Grilled Chicken and Vegetable Skewers

  • 3 oz grilled chicken breast, cubed

  • Assorted vegetable skewers (bell peppers, mushrooms, zucchini)

  • Fat-free, sugar-free BBQ sauce for dipping


Instructions: Thread cubed chicken breast and assorted vegetables onto skewers. Grill skewers until chicken is cooked through and vegetables are tender. Serve with fat-free, sugar-free BBQ sauce for dipping.


Turkey Sausage with Sautéed Spinach


  • 2 turkey sausage links

  • 1 cup sautéed spinach with minced garlic

  • Cooking spray for sautéing


Instructions: Cook turkey sausage links according to package instructions. Sauté spinach with minced garlic in a non-stick skillet until wilted.


Baked Cod with Steamed Broccoli

  • 3 oz baked cod filet

  • 1 cup steamed broccoli

  • Lemon juice for drizzling

Instructions: Preheat oven to 375°F (190°C). Place cod filet on a baking sheet lined with parchment paper. Season with salt, pepper, and lemon juice. Bake for 15-20 minutes or until cod flakes easily with a fork. Steam broccoli until tender


Reminder: No raw vegetables until 3 months post-op!


Tuna Salad Lettuce Wraps


  • 3 oz canned tuna, drained

  • Lettuce leaves for wrapping

  • 1/4 cup diced cucumbers

  • 1/4 cup diced tomatoes

  • Fat-free, sugar-free mayo or Greek yogurt

Instructions: Mix canned tuna with diced cucumbers and tomatoes. Spoon tuna mixture onto lettuce leaves and wrap. Serve with fat-free, sugar-free mayo or Greek yogurt.

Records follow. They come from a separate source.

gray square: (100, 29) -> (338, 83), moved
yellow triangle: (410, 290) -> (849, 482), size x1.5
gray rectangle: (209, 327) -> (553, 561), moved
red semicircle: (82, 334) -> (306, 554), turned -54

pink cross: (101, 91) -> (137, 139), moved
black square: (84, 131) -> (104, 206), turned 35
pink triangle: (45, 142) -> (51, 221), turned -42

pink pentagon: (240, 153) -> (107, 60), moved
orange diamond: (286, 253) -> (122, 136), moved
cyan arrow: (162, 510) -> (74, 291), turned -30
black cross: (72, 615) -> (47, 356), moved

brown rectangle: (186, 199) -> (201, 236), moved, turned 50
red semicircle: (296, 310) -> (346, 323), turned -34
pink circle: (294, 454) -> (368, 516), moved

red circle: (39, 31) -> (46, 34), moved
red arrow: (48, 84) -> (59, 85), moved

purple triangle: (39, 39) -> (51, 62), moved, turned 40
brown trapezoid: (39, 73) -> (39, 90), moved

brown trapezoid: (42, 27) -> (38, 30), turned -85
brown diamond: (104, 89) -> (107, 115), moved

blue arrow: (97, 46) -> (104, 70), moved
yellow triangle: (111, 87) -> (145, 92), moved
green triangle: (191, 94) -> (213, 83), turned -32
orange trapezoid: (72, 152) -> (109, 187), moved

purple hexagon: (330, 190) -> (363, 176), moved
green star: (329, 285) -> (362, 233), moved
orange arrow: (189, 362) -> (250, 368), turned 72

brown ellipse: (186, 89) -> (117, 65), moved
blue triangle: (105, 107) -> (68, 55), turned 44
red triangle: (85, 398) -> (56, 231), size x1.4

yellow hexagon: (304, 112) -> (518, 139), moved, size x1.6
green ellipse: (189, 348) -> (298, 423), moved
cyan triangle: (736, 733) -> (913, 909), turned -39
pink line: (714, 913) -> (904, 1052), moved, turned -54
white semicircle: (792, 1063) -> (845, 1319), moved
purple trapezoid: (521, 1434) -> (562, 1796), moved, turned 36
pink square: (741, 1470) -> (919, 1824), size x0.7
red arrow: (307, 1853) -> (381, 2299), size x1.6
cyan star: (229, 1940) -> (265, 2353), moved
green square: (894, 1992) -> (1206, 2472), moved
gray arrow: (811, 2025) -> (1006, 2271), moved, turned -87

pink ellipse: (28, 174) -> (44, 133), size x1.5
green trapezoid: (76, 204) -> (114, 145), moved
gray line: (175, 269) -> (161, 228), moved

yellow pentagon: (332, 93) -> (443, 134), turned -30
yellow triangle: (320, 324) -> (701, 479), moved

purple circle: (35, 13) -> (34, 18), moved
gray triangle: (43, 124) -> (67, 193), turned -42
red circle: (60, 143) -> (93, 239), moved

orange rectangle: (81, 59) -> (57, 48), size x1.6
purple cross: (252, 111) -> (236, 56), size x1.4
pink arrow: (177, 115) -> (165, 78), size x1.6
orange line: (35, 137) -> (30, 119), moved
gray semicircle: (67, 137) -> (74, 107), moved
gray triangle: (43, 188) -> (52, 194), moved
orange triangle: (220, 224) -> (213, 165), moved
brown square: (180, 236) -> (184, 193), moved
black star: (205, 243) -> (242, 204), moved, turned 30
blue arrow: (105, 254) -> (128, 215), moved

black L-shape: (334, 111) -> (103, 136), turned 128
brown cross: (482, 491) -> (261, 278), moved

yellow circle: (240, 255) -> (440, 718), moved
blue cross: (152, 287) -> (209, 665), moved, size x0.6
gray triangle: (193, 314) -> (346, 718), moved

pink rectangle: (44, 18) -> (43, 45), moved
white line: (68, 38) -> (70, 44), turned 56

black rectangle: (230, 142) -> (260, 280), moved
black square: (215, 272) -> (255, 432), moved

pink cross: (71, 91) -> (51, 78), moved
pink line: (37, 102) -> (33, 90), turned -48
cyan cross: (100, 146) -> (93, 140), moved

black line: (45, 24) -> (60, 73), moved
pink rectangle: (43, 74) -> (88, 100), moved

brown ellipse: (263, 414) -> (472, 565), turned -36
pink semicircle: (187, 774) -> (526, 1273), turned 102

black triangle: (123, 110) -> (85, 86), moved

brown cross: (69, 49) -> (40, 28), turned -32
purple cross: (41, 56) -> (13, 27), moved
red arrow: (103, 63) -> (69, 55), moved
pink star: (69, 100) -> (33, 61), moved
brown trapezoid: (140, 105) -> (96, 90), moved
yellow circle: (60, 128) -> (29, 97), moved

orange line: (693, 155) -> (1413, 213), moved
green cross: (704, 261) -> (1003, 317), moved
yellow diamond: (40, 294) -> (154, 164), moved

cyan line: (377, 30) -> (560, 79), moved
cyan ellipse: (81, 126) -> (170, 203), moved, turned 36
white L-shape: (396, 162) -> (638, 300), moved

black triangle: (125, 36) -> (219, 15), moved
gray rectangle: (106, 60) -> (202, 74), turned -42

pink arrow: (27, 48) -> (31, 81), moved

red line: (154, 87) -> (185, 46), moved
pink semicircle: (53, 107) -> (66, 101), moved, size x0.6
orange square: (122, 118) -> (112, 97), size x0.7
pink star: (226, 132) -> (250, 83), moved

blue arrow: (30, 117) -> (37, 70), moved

Grilled Shrimp and Vegetable Salad


  • 3 oz grilled shrimp

  • Mixed greens (spinach, lettuce)

  • 1/4 cup sliced bell peppers

  • 1/4 cup sliced cucumbers

  • Fat-free, sugar-free Italian dressing


Instructions: Grill shrimp until cooked through. Mix greens, bell peppers, and cucumbers in a bowl. Add grilled shrimp to the salad. Drizzle with fat-free, sugar-free Italian dressing.


Grilled Chicken Salad


  • 3 oz grilled chicken breast

  • 2 cups mixed greens

  • 1/2 cup cherry tomatoes, halved

  • 1/4 cup sliced bell peppers

  • 1/4 cup sliced cucumbers

  • Fat-free, sugar-free balsamic vinaigrette


Instructions: Grill chicken breast until cooked through. Combine mixed greens, cherry tomatoes, bell peppers, and cucumbers in a large bowl. Slice grilled chicken and add to the salad. Drizzle with fat-free, sugar-free balsamic vinaigrette.